Hidup bocah yang berasal dari Meksiko itu awalnya jauh dari kata beruntung. Ia lahir dan tumbuh di lingkungan berpenghasilan rendah di Tláhauc, Meksiko dan kerap mendapatkan perlakuan intimidasi dan dikucilkan karena menyandang autisme.
Adhara diketahui oleh orang tuanya memiliki perbedaan dari anak-anak sebayanya ketika berusia tiga tahun. Ia didiagnosis menderita cacat perkembangan setelah kemampuan berbicaranya mengalami kemunduran yang signifikan.

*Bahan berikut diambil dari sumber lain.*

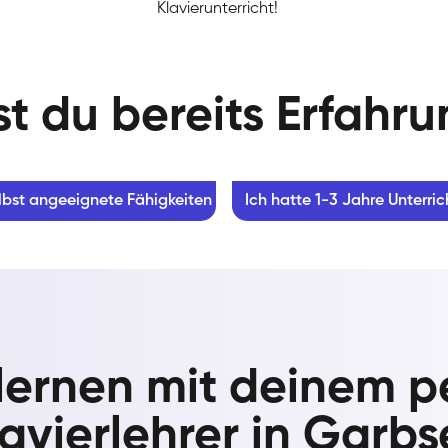
Klavierunterricht!
t du bereits Erfahr
lbst angeeignete Fähigkeiten
Ich hatte 1-3 Jahre Unterric
 lernen mit deinem p
avierlehrer in Garb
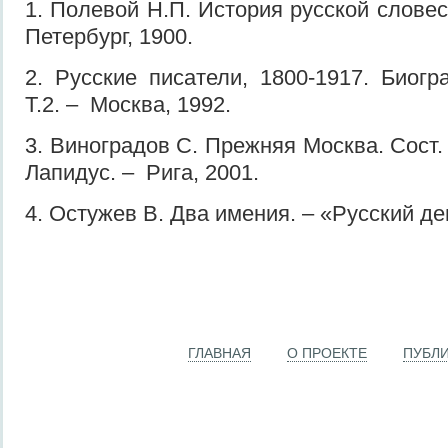
1. Полевой Н.П. История русской словесн
Петербург, 1900.
2. Русские писатели, 1800-1917. Биогр
Т.2. – Москва, 1992.
3. Виноградов С. Прежняя Москва. Сост. 
Лапидус. – Рига, 2001.
4. Остужев В. Два имения. – «Русский де
ГЛАВНАЯ
О ПРОЕКТЕ
ПУБЛ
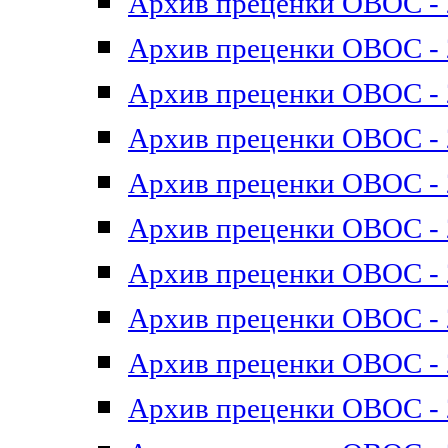
Архив преценки ОВОС - 2
Архив преценки ОВОС - 2
Архив преценки ОВОС - 2
Архив преценки ОВОС - 2
Архив преценки ОВОС - 2
Архив преценки ОВОС - 2
Архив преценки ОВОС - 2
Архив преценки ОВОС - 2
Архив преценки ОВОС - 2
Архив преценки ОВОС - 2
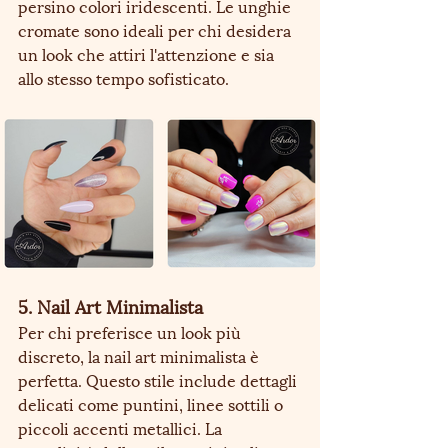
persino colori iridescenti. Le unghie 
cromate sono ideali per chi desidera 
un look che attiri l'attenzione e sia 
allo stesso tempo sofisticato.
5. Nail Art Minimalista
Per chi preferisce un look più 
discreto, la nail art minimalista è 
perfetta. Questo stile include dettagli 
delicati come puntini, linee sottili o 
piccoli accenti metallici. La 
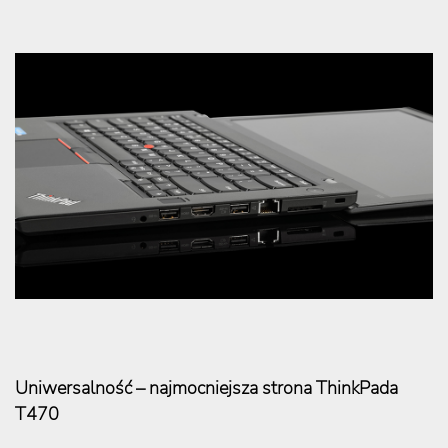
Uniwersalność – najmocniejsza strona ThinkPada
T470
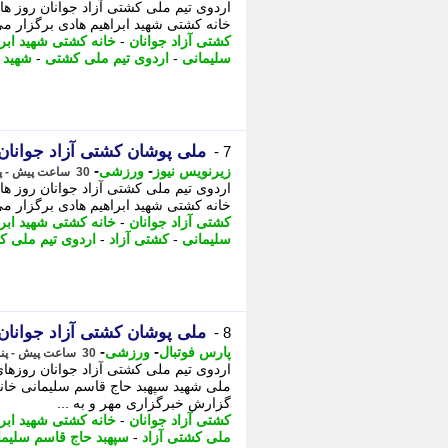
خانه کشتی شهید ابراهیم هادی برگزار می
کشتی آزاد جوانان
-
خانه کشتی شهید ابرا
سلیمانی
-
اردوی تیم ملی کشتی
-
شهید ا
ملی پوشان کشتی آزاد جوانان
7 -
-
-
زیرنویس نیوز
ورزشی
30 ساعت پیش - پنجشنبه 15 مرداد 1405، 14:38
خانه کشتی شهید ابراهیم هادی برگزار می شود. - 61 کیلوگرم: اهورا خاطری (مازن
کشتی آزاد جوانان
-
خانه کشتی شهید ابرا
سلیمانی
-
کشتی آزاد
-
اردوی تیم ملی 
ملی پوشان کشتی آزاد جوانان
8 -
-
-
پارس فوتبال
ورزشی
30 ساعت پیش - پنجشنبه 15 مرداد 1405، 14:02
ملی شهید سپهبد حاج قاسم سلیمانی خانه
گزارش خبرگزاری مهر و به ...
کشتی آزاد جوانان
-
خانه کشتی شهید ابرا
ملی کشتی آزاد
-
سپهبد حاج قاسم سلیما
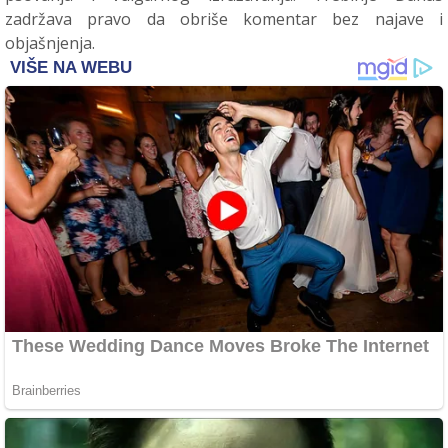
zadržava pravo da obriše komentar bez najave i
objašnjenja.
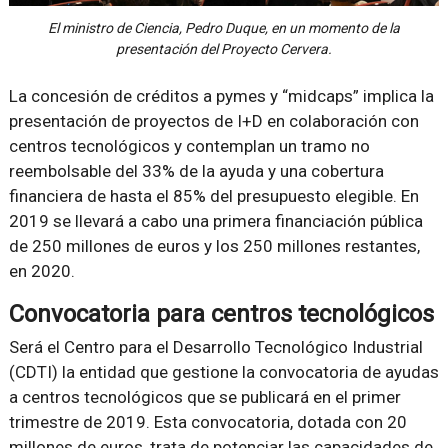
El ministro de Ciencia, Pedro Duque, en un momento de la
presentación del Proyecto Cervera.
La concesión de créditos a pymes y “midcaps” implica la
presentación de proyectos de I+D en colaboración con
centros tecnológicos y contemplan un tramo no
reembolsable del 33% de la ayuda y una cobertura
financiera de hasta el 85% del presupuesto elegible. En
2019 se llevará a cabo una primera financiación pública
de 250 millones de euros y los 250 millones restantes,
en 2020.
Convocatoria para centros tecnológicos
Será el Centro para el Desarrollo Tecnológico Industrial
(CDTI) la entidad que gestione la convocatoria de ayudas
a centros tecnológicos que se publicará en el primer
trimestre de 2019. Esta convocatoria, dotada con 20
millones de euros, trata de potenciar las capacidades de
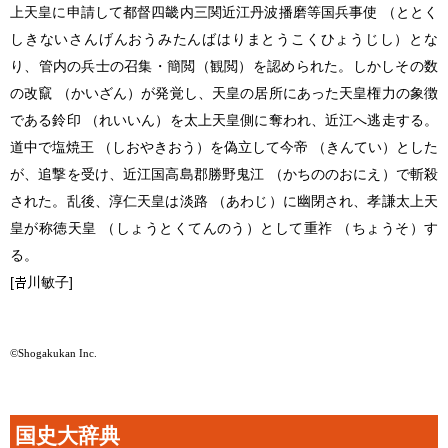
上天皇に申請して都督四畿内三関近江丹波播磨等国兵事使 （ととく
しきないさんげんおうみたんばはりまとうこくひょうじし）とな
り、管内の兵士の召集・簡閲（観閲）を認められた。しかしその数
の改竄 （かいざん）が発覚し、天皇の居所にあった天皇権力の象徴
である鈴印 （れいいん）を太上天皇側に奪われ、近江へ逃走する。
道中で塩焼王 （しおやきおう）を偽立して今帝 （きんてい）とした
が、追撃を受け、近江国高島郡勝野鬼江 （かちののおにえ）で斬殺
された。乱後、淳仁天皇は淡路 （あわじ）に幽閉され、孝謙太上天
皇が称徳天皇 （しょうとくてんのう）として重祚 （ちょうそ）す
る。
[
川敏子]
©Shogakukan Inc.
国史大辞典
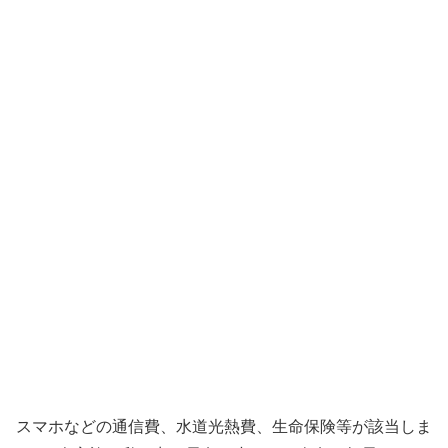
スマホなどの通信費、水道光熱費、生命保険等が該当しま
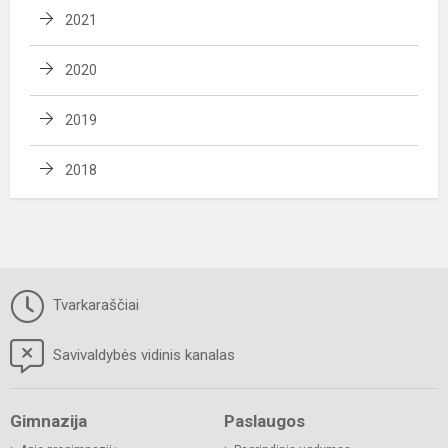
2021
2020
2019
2018
Tvarkaraščiai
Savivaldybės vidinis kanalas
Gimnazija
Paslaugos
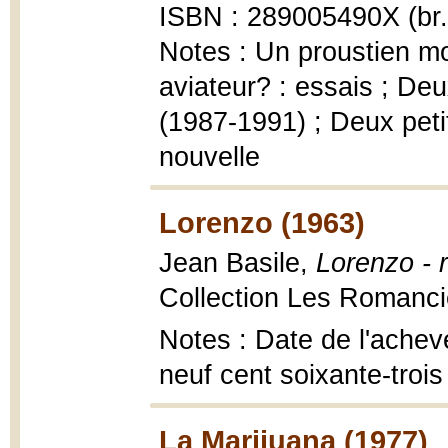
ISBN : 289005490X (br.
Notes : Un proustien mon
aviateur? : essais ; Deu
(1987-1991) ; Deux peti
nouvelle
Lorenzo (1963)
Jean Basile,
Lorenzo -
Collection Les Romancie
Notes : Date de l'achev
neuf cent soixante-trois
La Marijuana (1977)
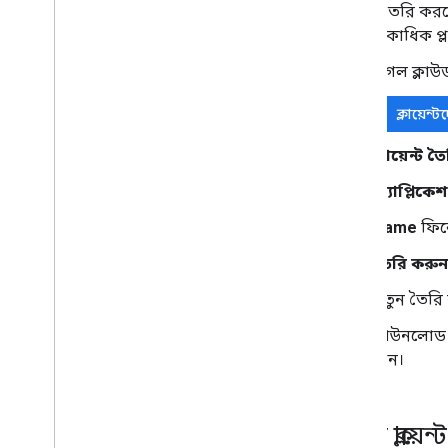
আইডি তৈরি করতে 
অ্যাপ একাধিক প্ল
গুগল ক্লা
ক্লায়েন্
ক্লায়েন্ট 
অ্যাপ্লিকে
Name
ফিল্
তৈরি করুন
নতুন তৈরি 
ডাউনলোড 
যান।
গুগল ক্লায়ে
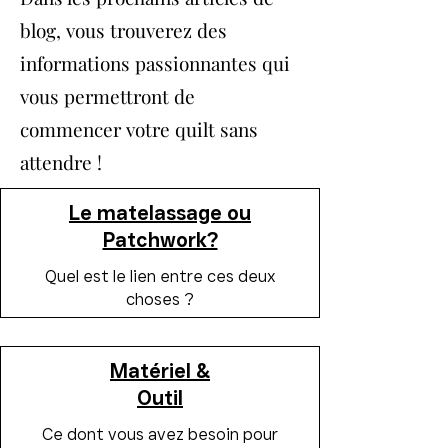
blog, vous trouverez des
informations passionnantes qui
vous permettront de
commencer votre quilt sans
attendre !
Le matelassage ou
Patchwork?
Quel est le lien entre ces deux
choses ?
Matériel &
Outil
Ce dont vous avez besoin pour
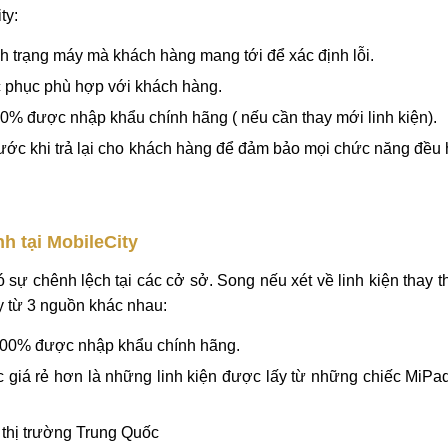
e mất nguồn
guồn, không lên nguồn tại uy tín
ửa Xiaomi Mi 5S không lên nguồn ở đâu, vậy hãy thử tham khả
ty:
ình trạng máy mà khách hàng mang tới để xác định lỗi.
c phục phù hợp với khách hàng.
0% được nhập khẩu chính hãng ( nếu cần thay mới linh kiện).
trước khi trả lại cho khách hàng để đảm bảo mọi chức năng đều
h tại MobileCity
sự chênh lệch tại các cở sở. Song nếu xét về linh kiện thay th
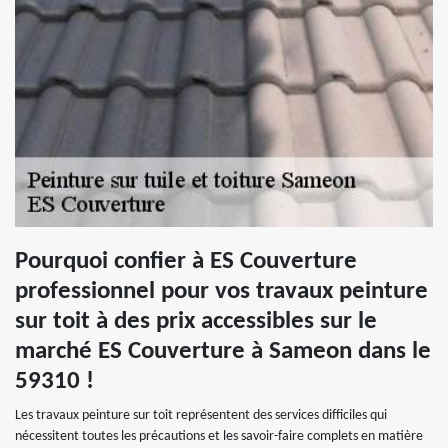
Pourquoi confier à ES Couverture
professionnel pour vos travaux peinture
sur toit à des prix accessibles sur le
marché ES Couverture à Sameon dans le
59310 !
Les travaux peinture sur toit représentent des services difficiles qui
nécessitent toutes les précautions et les savoir-faire complets en matière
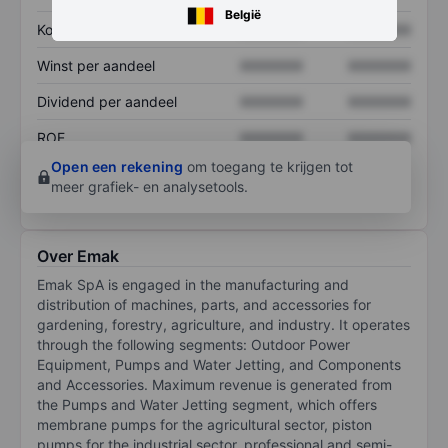
België
Koers/omzetratio
XXXXXXX
XXXXXXX
Winst per aandeel
XXXXXXX
XXXXXXX
Dividend per aandeel
XXXXXXX
XXXXXXX
ROE
XXXXXXX
XXXXXXX
Open een rekening
om toegang te krijgen tot
meer grafiek- en analysetools.
Over Emak
Emak SpA is engaged in the manufacturing and
distribution of machines, parts, and accessories for
gardening, forestry, agriculture, and industry. It operates
through the following segments: Outdoor Power
Equipment, Pumps and Water Jetting, and Components
and Accessories. Maximum revenue is generated from
the Pumps and Water Jetting segment, which offers
membrane pumps for the agricultural sector, piston
pumps for the industrial sector, professional and semi-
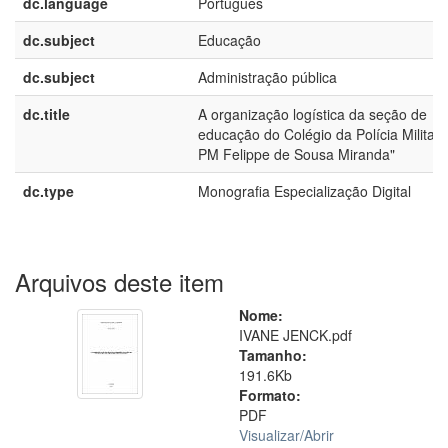
dc.language
Português
dc.subject
Educação
dc.subject
Administração pública
dc.title
A organização logística da seção de
educação do Colégio da Polícia Militar 
PM Felippe de Sousa Miranda"
dc.type
Monografia Especialização Digital
Arquivos deste item
Nome:
IVANE JENCK.pdf
Tamanho:
191.6Kb
Formato:
PDF
Visualizar/
Abrir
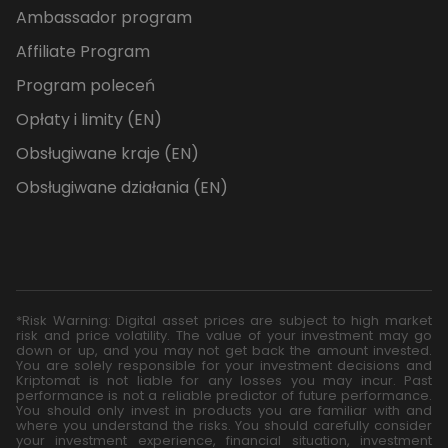
Ambassador program
Affiliate Program
Program poleceń
Opłaty i limity (EN)
Obsługiwane kraje (EN)
Obsługiwane działania (EN)
*Risk Warning: Digital asset prices are subject to high market
risk and price volatility. The value of your investment may go
down or up, and you may not get back the amount invested.
You are solely responsible for your investment decisions and
Kriptomat is not liable for any losses you may incur. Past
performance is not a reliable predictor of future performance.
You should only invest in products you are familiar with and
where you understand the risks. You should carefully consider
your investment experience, financial situation, investment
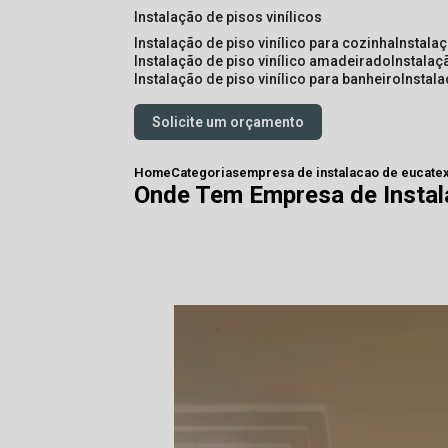
instalação de pisos vinílicos
instalação de piso vinílico para cozinha
instala
instalação de piso vinílico amadeirado
instalaç
instalação de piso vinílico para banheiro
instal
Solicite um orçamento
Home
Categorias
empresa de instalacao de eucate
Onde Tem Empresa de Instal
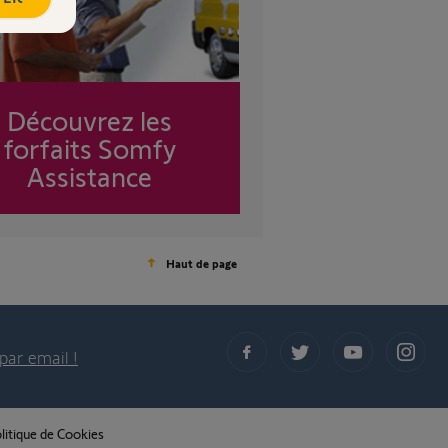
Découvrez les
forfaits Somfy
Assistance
Haut de page
par email !
litique de Cookies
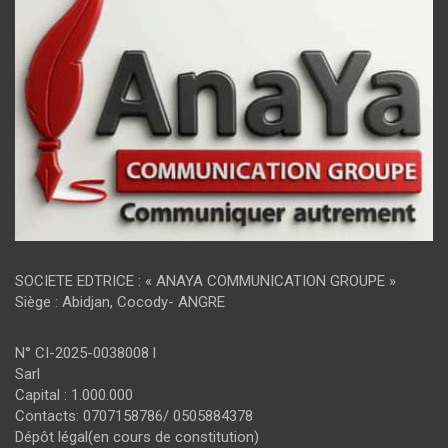
SOCIETE EDTRICE : « ANAYA COMMUNICATION GROUPE »
Siège : Abidjan, Cocody- ANGRE
N° CI-2025-0038008 l
Sarl
Capital : 1.000.000
Contacts: 0707158786/ 0505884378
Dépôt légal(en cours de constitution)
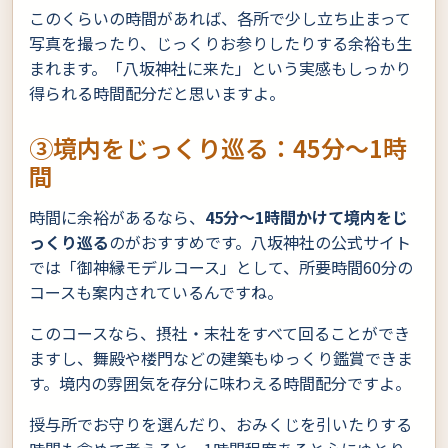
このくらいの時間があれば、各所で少し立ち止まって
写真を撮ったり、じっくりお参りしたりする余裕も生
まれます。「八坂神社に来た」という実感もしっかり
得られる時間配分だと思いますよ。
③境内をじっくり巡る：45分〜1時
間
時間に余裕があるなら、
45分〜1時間かけて境内をじ
っくり巡る
のがおすすめです。八坂神社の公式サイト
では「御神縁モデルコース」として、所要時間60分の
コースも案内されているんですね。
このコースなら、摂社・末社をすべて回ることができ
ますし、舞殿や楼門などの建築もゆっくり鑑賞できま
す。境内の雰囲気を存分に味わえる時間配分ですよ。
授与所でお守りを選んだり、おみくじを引いたりする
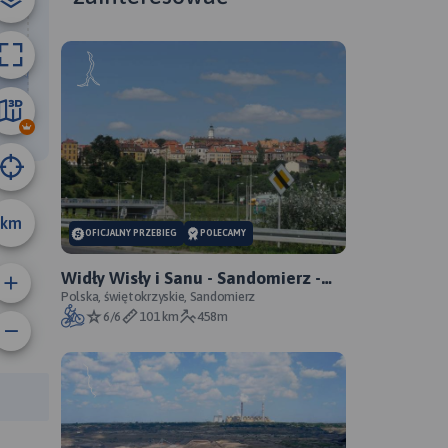
11 km
km
OFICJALNY PRZEBIEG
POLECAMY
Widły Wisły i Sanu - Sandomierz -
Zawichost - Annopol - oficjalny
Polska, świętokrzyskie, Sandomierz
6/6
101 km
458m
przebieg
anie trasy:
a trasy:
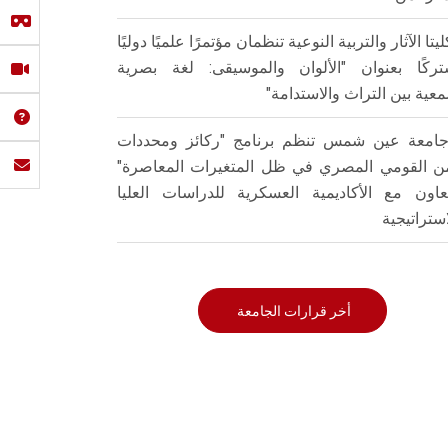
ليتا الآثار والتربية النوعية تنظمان مؤتمرًا علميًا دوليًا
ركًا بعنوان "الألوان والموسيقى: لغة بصرية
عية بين التراث والاستدامة"
امعة عين شمس تنظم برنامج "ركائز ومحددات
من القومي المصري في ظل المتغيرات المعاصرة"
تعاون مع الأكاديمية العسكرية للدراسات العليا
استراتيجية
أخر قرارات الجامعة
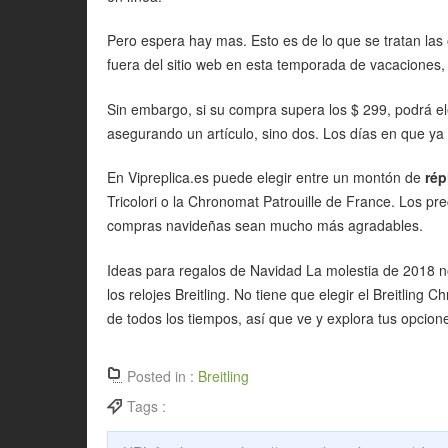
Pero espera hay mas. Esto es de lo que se tratan las
fuera del sitio web en esta temporada de vacaciones, 
Sin embargo, si su compra supera los $ 299, podrá ele
asegurando un artículo, sino dos. Los días en que ya
En Vipreplica.es puede elegir entre un montón de
rép
Tricolori o la Chronomat Patrouille de France. Los pr
compras navideñas sean mucho más agradables.
Ideas para regalos de Navidad La molestia de 2018 n
los relojes Breitling. No tiene que elegir el Breitlin
de todos los tiempos, así que ve y explora tus opcion
Posted in :
Breitling
Tags :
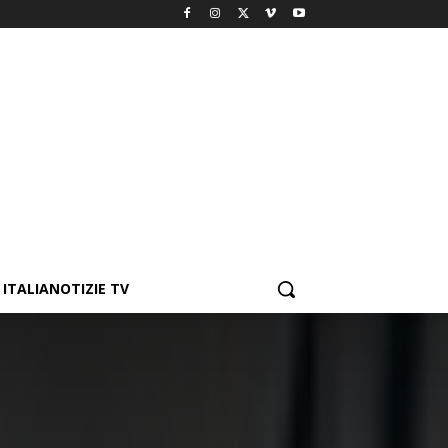
ITALIANOTIZIE TV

Bukannya membantu, guru-guru di sekolahnya justru bersikap apatis melihat Adhara yang di-bully teman-teman sekelasnya. Ia sampai harus berpindah sekolah hingga tiga kali dan mulai menumbuhkan kepribadian yang tertutup.
Adhara bahkan mulai mengasingkan diri dan tidak mau bermain dengan teman-teman sekelasnya karena merasa dirinya aneh dan berbeda, serta merasa tertekan.
Di rumah, Adhara lebih banyak menghabiskan waktu sendiri. Sang ibu memerhatikan bahwa anaknya mampu menghafal tabel periodik secara lengkap hingga belajar aljabar sendiri. Namun, ia hanya berpikir Adhara dapat melakukan itu karena merasa bosan.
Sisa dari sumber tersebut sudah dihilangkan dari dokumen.